If you’ve spent any time in the medical product design and development industry, you’re familiar with the phrase “throw it over the fence.” It’s often used in a playful manner to describe a moment in time when one discipline has completed most of its work on a medical product design project and then “throws” it over the proverbial fence to the next group.
I contend that medical product development should never be viewed as a relay race with hand-offs. A better metaphor is that of a soccer game where all the players are present on the field for the entire game. Although responsibility shifts from one player to another, everyone is actively contributing toward pushing the ball forward.
A couple years ago, an industrial design firm owner I know received a call from a distraught client CEO demanding to know why the product design he had approved months prior had changed. The design firm owner had the unenviable task of explaining to the executive that his very own engineering department had changed the original design. The CEO then had to rehire the design firm to fix the design, resulting in hundreds of thousands of dollars in scrapped tooling and a delayed product launch.
In this example, the design firm handed off the design to the client’s engineering department and then exited the project. A lack of engagement continuity is unfortunately a very common problem with outsourcing industrial design work, but it’s just as common among internal teams. It’s so prevalent, in fact, that I dedicated an entire article, Beware of Faltering Design Commitment, to the idea.
While a lack of continuity can happen just about any time on the development continuum, there are three moments in time where development projects are most likely to run into trouble. Chronologically, these situations present the greatest danger:
1 The research gets thrown over the fence to the designers – At this point, design researchers have wrapped up their diagnosis of the problem and have submitted strategic recommendations. Industrial designers take over and begin creating solutions based upon the findings. The mindset shifts from asking questions to proposing designing solutions.
2 The design gets thrown over the fence to the engineers – After industrial designers have exhausted all possible solutions, they finalize a single design direction. Engineers take the reins and begin the detailed development work required to make the concept a reality.

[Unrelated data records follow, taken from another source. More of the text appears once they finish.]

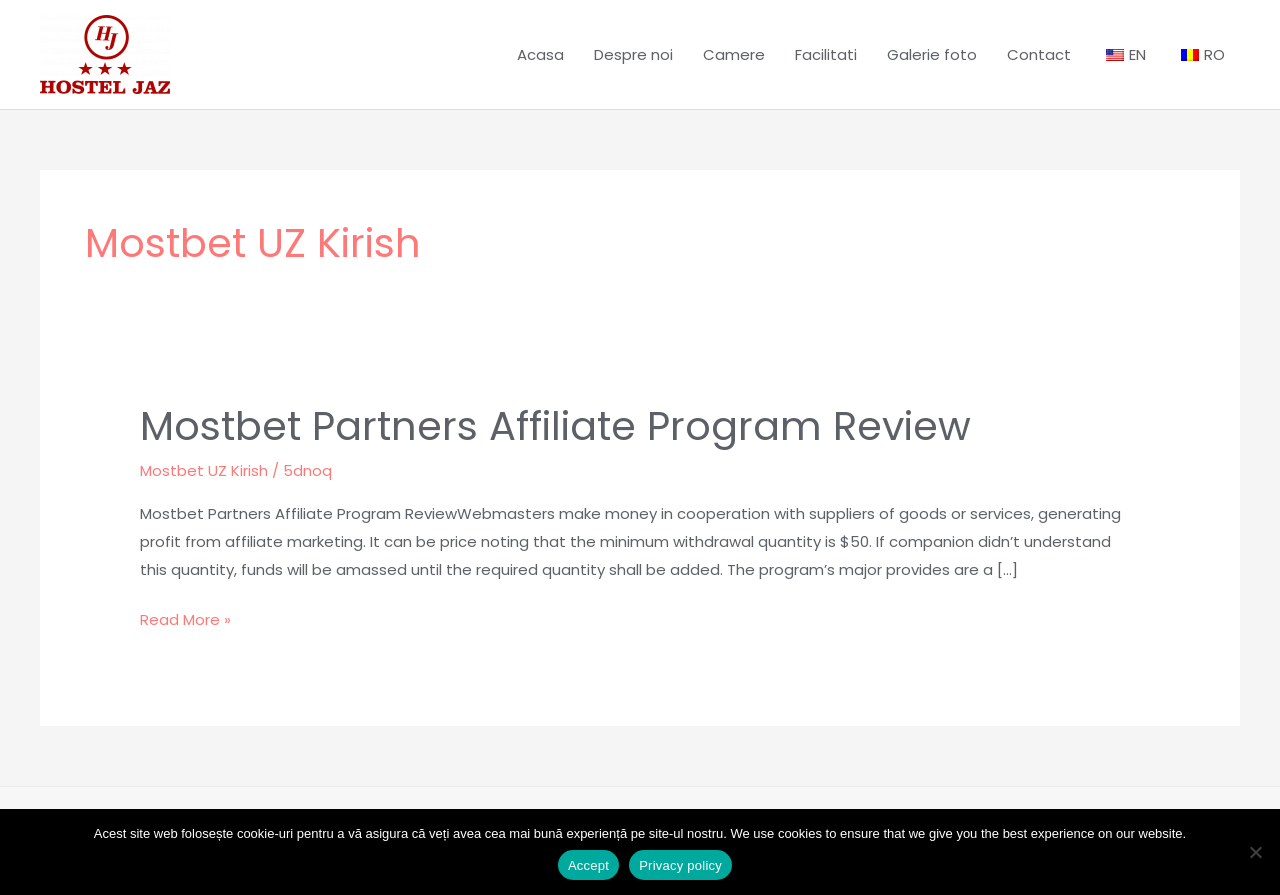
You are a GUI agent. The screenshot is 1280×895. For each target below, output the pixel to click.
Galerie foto (932, 54)
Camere (734, 54)
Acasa (540, 54)
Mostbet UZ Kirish (204, 470)
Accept (588, 865)
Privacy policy (680, 865)
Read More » (185, 618)
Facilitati (826, 54)
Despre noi (633, 54)
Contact (1039, 54)
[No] (1255, 852)
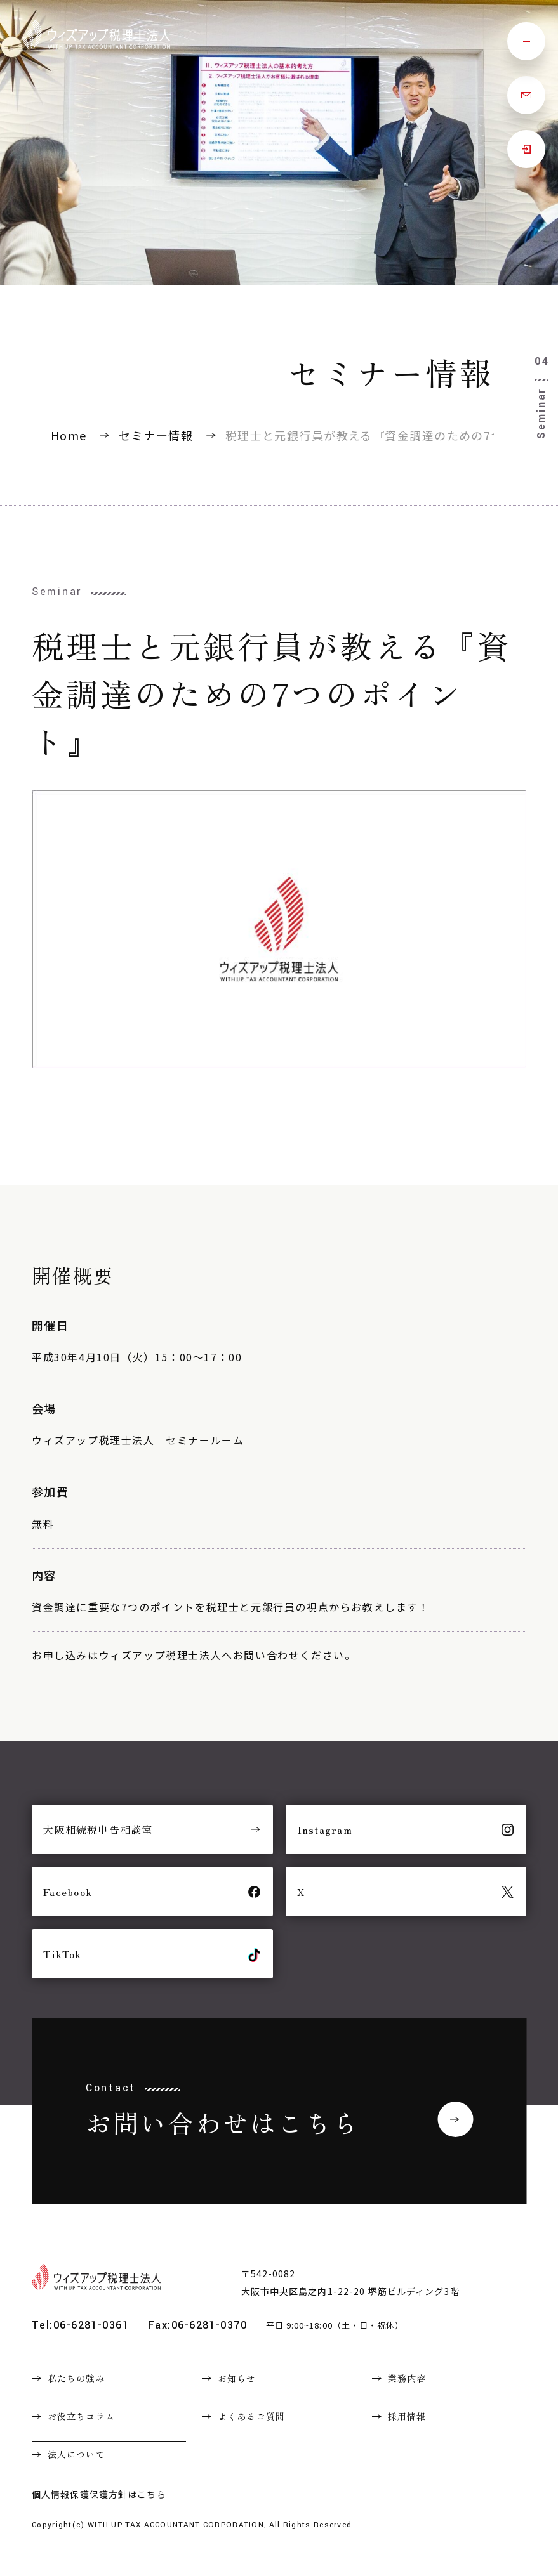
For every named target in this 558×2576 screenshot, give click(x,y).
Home (69, 435)
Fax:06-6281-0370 (197, 2325)
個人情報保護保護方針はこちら (99, 2494)
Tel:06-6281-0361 (80, 2325)
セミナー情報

Divergent creative thinking gives way to a more convergent analytical mindset.
3 The engineering gets thrown over the fence to manufacturing – Engineers have created, tested, and verified that the final design meets all product requirements. The manufacturing team begins the difficult task of building a supply chain and ensuring that vendors produce the product according to the specifications.
How, then, may hand-off disasters be prevented?
Maintain Strategic Continuity
Picture the entire product development continuum from your CEO’s first mention of the initiative down to the first product as it rolls off the production line. At some point the development process shifts from being strategic to more tactical in nature. A point where the direction is set and the long hard journey begins.
You can think of the three moments in time mentioned above as descending steps where different people enter the team. People added to the project are less privy to the foundational decisions. They are simply expected to do. The problem is that newcomers may feel the urge to make their mark. This often results in late stage changes that don’t align with the project vision.
When the engineering team took over in the example above I’m sure they had great intentions. In the name of cost reduction or manufacturing efficiency they reshaped a little of this and shaved off a little of that. The hand-off had left them without the strategic guidance of the visionaries. If the design and engineering teams had continued to collaborate throughout the entire project, misdirection, wasted money, and wasted time could have all been avoided.
So those responsible for developing the strategy either need to be involved in changing it down the line or the implementers shouldn’t be permitted to make changes that affect the vision.
Plan for Constant Change
Medical device development is complicated, has a lot of moving parts and operates in anything but a static environment. New outside factors always present themselves, making it impossible to completely foresee how and when the project will end. Some of the most common factors are budget changes, evolving requirements, newcomers being added to the team and shifting management priorities.
Had the designers in the above example been retained to monitor project development through to the point of manufacture, the risk of the project going off track would have been reduced. Think of keeping designers in the loop as an insurance policy.
The takeaway is this: have later contributors included early and early contributors included later. When change happens later in the process, the original contributors should be present to participate.
How to Proceed in a Nutshell
Design researchers should drive the research phase, with designers and engineers providing helpful input. Designers will then lead concept development while collaborating with the other two groups. Once the strategic vision has been set, engineers should take the most prominent role. Make sure your engineers remain involved enough to detect and solve manufacturing issues as they arise. Be sure to keep designers and marketing folks in the loop throughout the entire development process to validate users’ needs have been met.
And if a need for changes should arise, all hands should be on deck because everyone has a role to play in setting a new course.